Wat ging er minder goed?
  • Ik heb geprobeerd om het didactische model van Jelle Jacobs toe te passen op deze les. Achteraf gezien heb ik een stapje overgeslagen. Ik heb de leerlingen meteen het hoekenwerk laten doen, waardoor ze niet eerst creatief oplossingen hebben kunnen zoeken. De rest van het didactische model heb ik wel juist toegepast.

Wat haal ik hier uit?
Ik ben al gegroeid in het geven van techniek. De eerste keer dat ik de theorie rond techniek zag, begreep ik nog niet hoe dat in de praktijk moest omzetten. Ik vind deze les toch al een goed begin. Ik heb geprobeerd om rekening te houden met het didactisch model en met de TOS21-matrix. Ik weet dat het niet volledig gelukt is, maar alle begin is moeilijk. Naar volgende keer toe ga ik proberen om nog meer vakken in te vullen bij de TOS21-matrix en om de stap die ik overgeslagen heb bij het didactisch model  niet meer over te slagen. Ik ben blij dat ik de kans om techniek te geven gekregen heb, nu begrijp ik het beter.

Een les over magneten...

Hey bloggers,

Mijn stage is achter de rug. Het was leuk, maar vermoeiend. Om mijn blog verder uit te werken, heb ik besloten om over een paar lessen wereldoriëntatie, die ik op stage gegeven heb, te reflecteren.

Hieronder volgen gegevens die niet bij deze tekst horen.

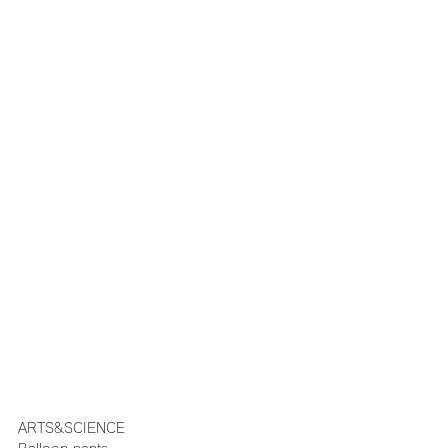
ARTS&SCIENCE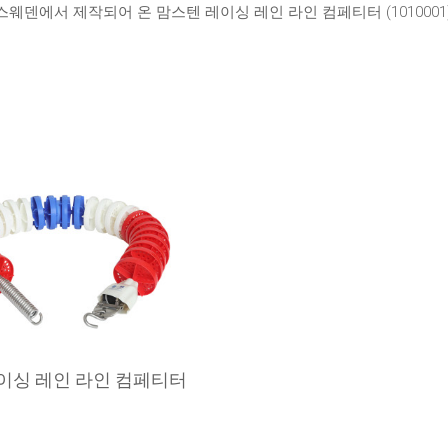
 스웨덴에서 제작되어 온 맘스텐 레이싱 레인 라인 컴페티터 (1010001
이싱 레인 라인 컴페티터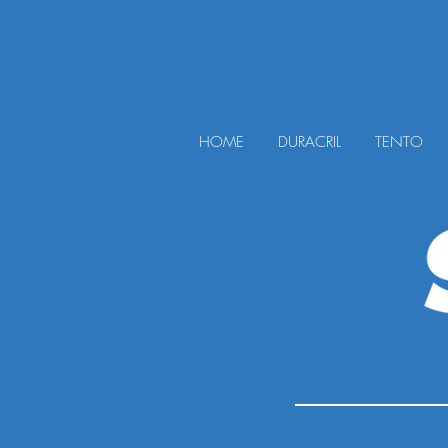
HOME
DURACRIL
TENTO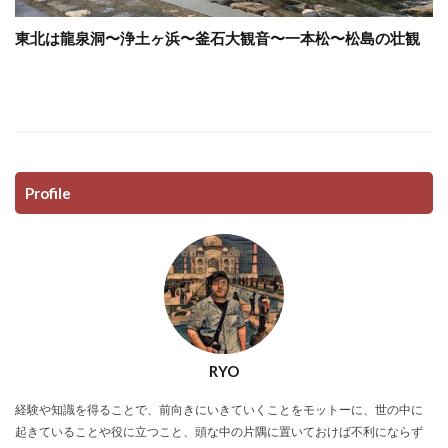
東北は龍泉洞〜浄土ヶ浜〜釜石大観音〜一本松〜松島の壮観
Profile
RYO
経験や知識を得ることで、前向きにいきていくことをモットーに、世の中に
起きていることや役に立つこと、頭な中の片隅に置いておけば不利にならず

Eén van die lessen was de les rond magneten.
Toen ik dit onderwerp kreeg, was ik enthousiast. Ik vond het een uitdaging om een les techniek te geven. Ik ben beginnen brainstormen en had veel ideeën, maar toen zag ik dat ik maar 50 minuten had om deze les te geven. Dat vond ik jammer, want zo moest ik vele ideeën schrappen.

Ik ben begonnen met een leuke instap. Ik had de leerlingen voor een probleem gezet. Ik had een potje gevuld met zand en daar een paperclip in gestoken. Ik wilde de paperclip terug, maar ik wilde mijn handen niet vuil maken. De leerlingen begonnen meteen allerlei oplossingen aan te geven, maar niet de juiste. Toen gaf ik ze enkele materialen, waaronder een magneet. Daarna hadden ze het snel door dat ik de paperclip met de magneet moest aantrekken.

Daarna gaf ik elke leerling een magneet en mochten ze in de klas rondlopen en uittesten welke voorwerpen er aangetrokken werden en welke niet. De leerlingen waren telkens enthousiast als ze iets gevonden hadden dat de magneet aantrok. Na het zoeken in de klas moesten de leerlingen in groepjes gaan zitten en moesten de ze enkele proeven uitvoeren. Bij elke proef moesten ze eerst noteren wat ze dachten dat er ging gebeuren. En op het einde van een proef werden de verschillende bevindingen van alle groepjes besproken. Op die manier waren de leerlingen zelfontdekkend aan het leren. Bij de laatste proef moesten de leerlingen zelf een kompas maken met een naald, een kurk, een kommetje water en een magneet. Ze moesten er zelf achter komen hoe ze dat moesten doen. Dit lukte heel goed doordat ze in de vorige proef ontdekt hadden dat je metalen voorwerpen ook zelf magnetisch kon laten maken en ook doordat de leerlingen in het thema ervoor over de windrichtingen en het kompas geleerd hadden.

Op het einde van de les vroeg ik aan de leerlingen waarvoor we in het dagelijkse leven nu eigenlijk magneten gebruiken. Ze vonden een heleboel dingen. Ik zag dat de leerlingen hier graag meer over wilden weten, maar ik kon er niet op ingaan. Ik kreeg geen tijd meer om nog een les te geven over de magneten. En zoals ik al eerder heb vermeld, kan je op stage niet altijd ingaan op de inbreng van de leerlingen. Je moet je aan de lessen die je voorbereid hebt houden. Dat is jammer.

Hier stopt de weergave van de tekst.